Source data ::
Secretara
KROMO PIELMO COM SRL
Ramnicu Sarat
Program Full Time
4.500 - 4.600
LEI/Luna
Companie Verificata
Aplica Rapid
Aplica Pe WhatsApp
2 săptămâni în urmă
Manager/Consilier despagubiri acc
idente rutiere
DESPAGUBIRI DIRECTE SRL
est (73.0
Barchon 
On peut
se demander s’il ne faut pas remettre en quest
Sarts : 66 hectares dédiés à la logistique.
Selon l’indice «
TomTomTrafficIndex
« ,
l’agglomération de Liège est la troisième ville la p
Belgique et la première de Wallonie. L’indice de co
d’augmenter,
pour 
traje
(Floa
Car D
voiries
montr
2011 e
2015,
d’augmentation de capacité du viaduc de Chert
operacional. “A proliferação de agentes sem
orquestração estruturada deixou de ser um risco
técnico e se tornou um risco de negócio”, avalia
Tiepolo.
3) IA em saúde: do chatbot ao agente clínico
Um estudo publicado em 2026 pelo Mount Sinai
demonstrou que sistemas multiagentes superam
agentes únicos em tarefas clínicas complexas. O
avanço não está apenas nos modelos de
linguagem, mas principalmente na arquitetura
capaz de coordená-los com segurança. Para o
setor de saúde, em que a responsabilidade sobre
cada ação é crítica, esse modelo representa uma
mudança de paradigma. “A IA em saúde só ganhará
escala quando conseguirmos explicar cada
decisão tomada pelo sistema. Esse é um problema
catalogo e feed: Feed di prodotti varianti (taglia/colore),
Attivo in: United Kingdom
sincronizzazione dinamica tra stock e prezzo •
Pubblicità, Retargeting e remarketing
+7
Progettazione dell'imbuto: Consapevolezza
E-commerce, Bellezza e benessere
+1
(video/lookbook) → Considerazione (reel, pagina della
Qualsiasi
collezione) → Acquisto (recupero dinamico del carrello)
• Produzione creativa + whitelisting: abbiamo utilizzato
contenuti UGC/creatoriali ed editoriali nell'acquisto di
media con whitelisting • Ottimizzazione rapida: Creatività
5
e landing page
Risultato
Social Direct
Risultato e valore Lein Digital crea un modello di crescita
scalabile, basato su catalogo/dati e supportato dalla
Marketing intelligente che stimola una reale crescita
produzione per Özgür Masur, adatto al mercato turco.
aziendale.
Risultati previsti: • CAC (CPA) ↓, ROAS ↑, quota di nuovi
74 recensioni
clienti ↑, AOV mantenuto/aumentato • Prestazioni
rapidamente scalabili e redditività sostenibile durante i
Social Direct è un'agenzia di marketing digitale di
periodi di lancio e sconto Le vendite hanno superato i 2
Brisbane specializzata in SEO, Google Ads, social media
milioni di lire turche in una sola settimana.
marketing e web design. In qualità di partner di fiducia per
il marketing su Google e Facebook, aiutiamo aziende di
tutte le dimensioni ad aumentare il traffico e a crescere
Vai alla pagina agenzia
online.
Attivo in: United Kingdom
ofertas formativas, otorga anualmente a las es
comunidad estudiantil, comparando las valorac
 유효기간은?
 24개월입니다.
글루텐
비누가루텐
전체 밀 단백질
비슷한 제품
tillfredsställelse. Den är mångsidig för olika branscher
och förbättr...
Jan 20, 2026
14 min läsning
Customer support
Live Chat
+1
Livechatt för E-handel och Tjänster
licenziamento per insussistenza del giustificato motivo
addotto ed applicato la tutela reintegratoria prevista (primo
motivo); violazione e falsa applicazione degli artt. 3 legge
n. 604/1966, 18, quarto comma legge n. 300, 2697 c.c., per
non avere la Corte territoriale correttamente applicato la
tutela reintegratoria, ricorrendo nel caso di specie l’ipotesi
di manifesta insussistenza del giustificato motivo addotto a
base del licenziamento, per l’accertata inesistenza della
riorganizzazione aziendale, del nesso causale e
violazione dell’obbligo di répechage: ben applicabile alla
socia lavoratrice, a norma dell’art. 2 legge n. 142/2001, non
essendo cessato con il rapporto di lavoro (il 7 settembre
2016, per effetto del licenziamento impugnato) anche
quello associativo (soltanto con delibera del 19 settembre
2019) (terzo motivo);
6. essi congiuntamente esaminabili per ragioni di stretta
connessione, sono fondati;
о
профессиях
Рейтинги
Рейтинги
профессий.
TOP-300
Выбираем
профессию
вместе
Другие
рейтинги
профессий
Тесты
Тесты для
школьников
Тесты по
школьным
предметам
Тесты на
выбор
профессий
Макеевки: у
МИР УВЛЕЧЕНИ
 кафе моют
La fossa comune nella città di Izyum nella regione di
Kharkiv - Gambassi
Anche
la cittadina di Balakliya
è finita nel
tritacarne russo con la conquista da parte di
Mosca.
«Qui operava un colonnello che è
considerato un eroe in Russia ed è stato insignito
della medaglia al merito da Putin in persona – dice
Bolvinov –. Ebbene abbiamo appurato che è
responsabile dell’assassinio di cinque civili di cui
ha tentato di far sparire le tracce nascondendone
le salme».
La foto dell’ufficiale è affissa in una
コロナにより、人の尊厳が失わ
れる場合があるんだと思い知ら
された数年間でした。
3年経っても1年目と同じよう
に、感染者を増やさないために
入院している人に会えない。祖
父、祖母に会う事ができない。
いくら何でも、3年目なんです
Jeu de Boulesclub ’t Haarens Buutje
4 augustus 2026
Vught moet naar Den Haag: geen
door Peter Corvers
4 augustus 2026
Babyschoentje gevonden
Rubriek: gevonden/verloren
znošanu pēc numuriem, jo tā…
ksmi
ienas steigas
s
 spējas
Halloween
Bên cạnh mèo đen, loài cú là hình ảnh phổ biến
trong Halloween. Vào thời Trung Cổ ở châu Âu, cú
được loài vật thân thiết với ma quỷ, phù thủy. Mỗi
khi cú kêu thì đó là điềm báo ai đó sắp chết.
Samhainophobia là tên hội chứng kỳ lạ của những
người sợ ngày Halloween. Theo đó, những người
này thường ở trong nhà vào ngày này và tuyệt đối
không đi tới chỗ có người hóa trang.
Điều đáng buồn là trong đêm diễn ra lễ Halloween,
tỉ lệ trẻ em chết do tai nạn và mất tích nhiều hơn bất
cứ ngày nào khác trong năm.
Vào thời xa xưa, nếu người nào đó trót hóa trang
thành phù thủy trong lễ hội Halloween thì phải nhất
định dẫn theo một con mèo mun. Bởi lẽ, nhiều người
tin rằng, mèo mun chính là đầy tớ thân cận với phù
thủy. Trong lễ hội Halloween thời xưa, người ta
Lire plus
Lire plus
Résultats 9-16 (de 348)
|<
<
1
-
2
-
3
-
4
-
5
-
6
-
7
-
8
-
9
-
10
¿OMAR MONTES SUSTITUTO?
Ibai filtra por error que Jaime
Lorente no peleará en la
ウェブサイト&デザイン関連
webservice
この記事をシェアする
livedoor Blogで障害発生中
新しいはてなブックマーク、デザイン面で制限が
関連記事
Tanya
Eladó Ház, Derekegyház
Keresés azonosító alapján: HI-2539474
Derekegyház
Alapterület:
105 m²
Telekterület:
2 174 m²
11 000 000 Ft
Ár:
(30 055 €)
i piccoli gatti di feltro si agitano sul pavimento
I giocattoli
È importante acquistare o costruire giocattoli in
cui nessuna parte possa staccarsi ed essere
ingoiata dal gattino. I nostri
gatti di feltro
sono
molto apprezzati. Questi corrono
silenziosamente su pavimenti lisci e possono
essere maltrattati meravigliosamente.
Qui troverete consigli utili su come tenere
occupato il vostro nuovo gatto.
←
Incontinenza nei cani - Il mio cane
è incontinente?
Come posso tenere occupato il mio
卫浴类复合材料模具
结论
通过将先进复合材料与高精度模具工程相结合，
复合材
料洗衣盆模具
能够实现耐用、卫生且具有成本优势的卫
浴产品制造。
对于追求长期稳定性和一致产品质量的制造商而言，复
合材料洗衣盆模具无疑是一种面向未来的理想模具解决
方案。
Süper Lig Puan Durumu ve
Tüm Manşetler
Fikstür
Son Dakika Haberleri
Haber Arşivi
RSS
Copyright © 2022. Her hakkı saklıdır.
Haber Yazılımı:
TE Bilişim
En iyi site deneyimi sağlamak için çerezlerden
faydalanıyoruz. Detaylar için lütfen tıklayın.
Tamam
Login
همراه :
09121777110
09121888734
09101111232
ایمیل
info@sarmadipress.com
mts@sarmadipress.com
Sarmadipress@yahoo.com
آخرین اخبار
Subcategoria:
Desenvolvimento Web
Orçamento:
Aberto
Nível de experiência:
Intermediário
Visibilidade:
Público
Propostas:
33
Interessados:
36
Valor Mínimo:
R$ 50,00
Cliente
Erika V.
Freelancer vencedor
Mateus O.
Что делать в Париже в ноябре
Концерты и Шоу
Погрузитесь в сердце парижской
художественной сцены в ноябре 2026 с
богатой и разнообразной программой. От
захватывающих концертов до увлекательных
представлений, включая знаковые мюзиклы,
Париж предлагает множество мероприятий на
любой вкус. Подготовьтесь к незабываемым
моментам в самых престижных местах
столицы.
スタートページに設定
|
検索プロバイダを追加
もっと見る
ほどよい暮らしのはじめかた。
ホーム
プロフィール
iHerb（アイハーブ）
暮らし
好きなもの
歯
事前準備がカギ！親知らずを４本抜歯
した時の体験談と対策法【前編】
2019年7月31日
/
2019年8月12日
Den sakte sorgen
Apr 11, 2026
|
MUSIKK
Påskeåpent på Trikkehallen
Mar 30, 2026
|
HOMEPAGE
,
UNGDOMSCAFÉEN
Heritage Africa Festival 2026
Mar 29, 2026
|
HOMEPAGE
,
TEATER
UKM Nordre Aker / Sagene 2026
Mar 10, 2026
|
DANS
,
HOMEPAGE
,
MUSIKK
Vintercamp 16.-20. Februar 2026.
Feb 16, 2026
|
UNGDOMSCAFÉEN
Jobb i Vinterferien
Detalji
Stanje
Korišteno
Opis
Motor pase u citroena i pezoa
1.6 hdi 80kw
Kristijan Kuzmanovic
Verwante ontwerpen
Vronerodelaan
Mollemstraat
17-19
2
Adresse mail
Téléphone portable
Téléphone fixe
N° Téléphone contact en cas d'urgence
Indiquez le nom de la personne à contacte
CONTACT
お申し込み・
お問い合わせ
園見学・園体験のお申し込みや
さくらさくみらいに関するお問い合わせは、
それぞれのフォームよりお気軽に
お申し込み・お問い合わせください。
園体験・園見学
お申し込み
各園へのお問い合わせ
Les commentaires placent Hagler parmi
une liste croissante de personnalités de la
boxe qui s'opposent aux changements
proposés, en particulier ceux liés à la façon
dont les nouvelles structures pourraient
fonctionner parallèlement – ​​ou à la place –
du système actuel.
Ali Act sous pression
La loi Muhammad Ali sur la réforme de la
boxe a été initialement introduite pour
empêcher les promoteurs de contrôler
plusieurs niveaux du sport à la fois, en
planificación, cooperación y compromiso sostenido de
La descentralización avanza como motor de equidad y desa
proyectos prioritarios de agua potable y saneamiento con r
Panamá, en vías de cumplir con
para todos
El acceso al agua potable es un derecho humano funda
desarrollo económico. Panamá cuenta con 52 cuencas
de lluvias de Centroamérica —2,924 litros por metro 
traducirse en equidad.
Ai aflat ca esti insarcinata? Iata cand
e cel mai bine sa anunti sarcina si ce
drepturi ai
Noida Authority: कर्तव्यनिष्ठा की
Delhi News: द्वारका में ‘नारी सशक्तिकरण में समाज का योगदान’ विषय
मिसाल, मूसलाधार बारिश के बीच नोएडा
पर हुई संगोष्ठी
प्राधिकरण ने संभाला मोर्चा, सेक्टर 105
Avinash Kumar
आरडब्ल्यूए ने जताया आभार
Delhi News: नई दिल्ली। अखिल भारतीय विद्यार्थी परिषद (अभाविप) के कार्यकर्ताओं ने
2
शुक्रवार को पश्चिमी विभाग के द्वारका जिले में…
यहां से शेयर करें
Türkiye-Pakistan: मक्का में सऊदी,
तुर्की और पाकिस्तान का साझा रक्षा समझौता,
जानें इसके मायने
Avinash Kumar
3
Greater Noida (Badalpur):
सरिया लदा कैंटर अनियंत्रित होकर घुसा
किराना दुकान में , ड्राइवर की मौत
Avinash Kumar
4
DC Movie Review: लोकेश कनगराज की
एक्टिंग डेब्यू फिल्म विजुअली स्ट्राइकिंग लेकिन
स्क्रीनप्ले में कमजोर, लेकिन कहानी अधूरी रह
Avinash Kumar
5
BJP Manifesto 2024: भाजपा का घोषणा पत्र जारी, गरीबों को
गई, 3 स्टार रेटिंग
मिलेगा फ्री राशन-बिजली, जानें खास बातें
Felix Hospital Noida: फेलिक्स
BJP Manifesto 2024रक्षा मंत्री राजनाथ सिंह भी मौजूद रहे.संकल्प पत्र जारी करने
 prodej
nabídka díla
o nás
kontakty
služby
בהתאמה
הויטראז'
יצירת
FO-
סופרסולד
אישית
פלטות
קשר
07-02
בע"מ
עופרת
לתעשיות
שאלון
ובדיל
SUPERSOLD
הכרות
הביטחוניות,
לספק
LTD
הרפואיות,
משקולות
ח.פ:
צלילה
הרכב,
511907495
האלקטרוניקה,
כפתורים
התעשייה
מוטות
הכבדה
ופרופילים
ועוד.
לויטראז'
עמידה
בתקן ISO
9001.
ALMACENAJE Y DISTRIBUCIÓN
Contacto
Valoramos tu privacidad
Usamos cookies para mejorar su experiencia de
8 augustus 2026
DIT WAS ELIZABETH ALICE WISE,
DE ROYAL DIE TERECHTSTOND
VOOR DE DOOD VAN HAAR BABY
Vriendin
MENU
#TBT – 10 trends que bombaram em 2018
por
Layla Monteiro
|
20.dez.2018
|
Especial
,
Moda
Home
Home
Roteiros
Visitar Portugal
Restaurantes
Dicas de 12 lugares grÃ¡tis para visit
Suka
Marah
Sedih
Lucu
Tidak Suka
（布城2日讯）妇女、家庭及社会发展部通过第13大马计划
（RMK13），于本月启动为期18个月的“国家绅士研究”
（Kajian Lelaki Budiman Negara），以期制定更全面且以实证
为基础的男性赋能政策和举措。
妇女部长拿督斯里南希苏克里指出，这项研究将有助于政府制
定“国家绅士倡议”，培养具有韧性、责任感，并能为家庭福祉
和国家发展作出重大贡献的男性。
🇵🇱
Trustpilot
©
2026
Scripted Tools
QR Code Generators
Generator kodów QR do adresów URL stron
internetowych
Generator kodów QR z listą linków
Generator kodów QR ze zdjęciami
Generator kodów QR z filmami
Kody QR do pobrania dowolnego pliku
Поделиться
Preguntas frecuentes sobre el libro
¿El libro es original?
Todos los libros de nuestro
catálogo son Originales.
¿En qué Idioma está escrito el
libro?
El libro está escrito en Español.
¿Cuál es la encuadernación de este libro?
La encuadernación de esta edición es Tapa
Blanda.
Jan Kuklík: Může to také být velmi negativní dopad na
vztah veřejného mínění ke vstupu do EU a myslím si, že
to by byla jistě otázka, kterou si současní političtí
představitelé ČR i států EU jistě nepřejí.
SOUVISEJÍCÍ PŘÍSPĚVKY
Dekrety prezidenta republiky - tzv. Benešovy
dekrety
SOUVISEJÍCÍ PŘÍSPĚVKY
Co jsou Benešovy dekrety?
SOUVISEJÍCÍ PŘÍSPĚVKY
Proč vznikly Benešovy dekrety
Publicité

Activity :: All lines from the one with "为基础的男性赋能政策和举措。" onward to the end of the records above should be repeated exactly, and only those lines.

Exercise output ::
为基础的男性赋能政策和举措。
妇女部长拿督斯里南希苏克里指出，这项研究将有助于政府制
定“国家绅士倡议”，培养具有韧性、责任感，并能为家庭福祉
和国家发展作出重大贡献的男性。
🇵🇱
Trustpilot
©
2026
Scripted Tools
QR Code Generators
Generator kodów QR do adresów URL stron
internetowych
Generator kodów QR z listą linków
Generator kodów QR ze zdjęciami
Generator kodów QR z filmami
Kody QR do pobrania dowolnego pliku
Поделиться
Preguntas frecuentes sobre el libro
¿El libro es original?
Todos los libros de nuestro
catálogo son Originales.
¿En qué Idioma está escrito el
libro?
El libro está escrito en Español.
¿Cuál es la encuadernación de este libro?
La encuadernación de esta edición es Tapa
Blanda.
Jan Kuklík: Může to také být velmi negativní dopad na
vztah veřejného mínění ke vstupu do EU a myslím si, že
to by byla jistě otázka, kterou si současní političtí
představitelé ČR i států EU jistě nepřejí.
SOUVISEJÍCÍ PŘÍSPĚVKY
Dekrety prezidenta republiky - tzv. Benešovy
dekrety
SOUVISEJÍCÍ PŘÍSPĚVKY
Co jsou Benešovy dekrety?
SOUVISEJÍCÍ PŘÍSPĚVKY
Proč vznikly Benešovy dekrety
Publicité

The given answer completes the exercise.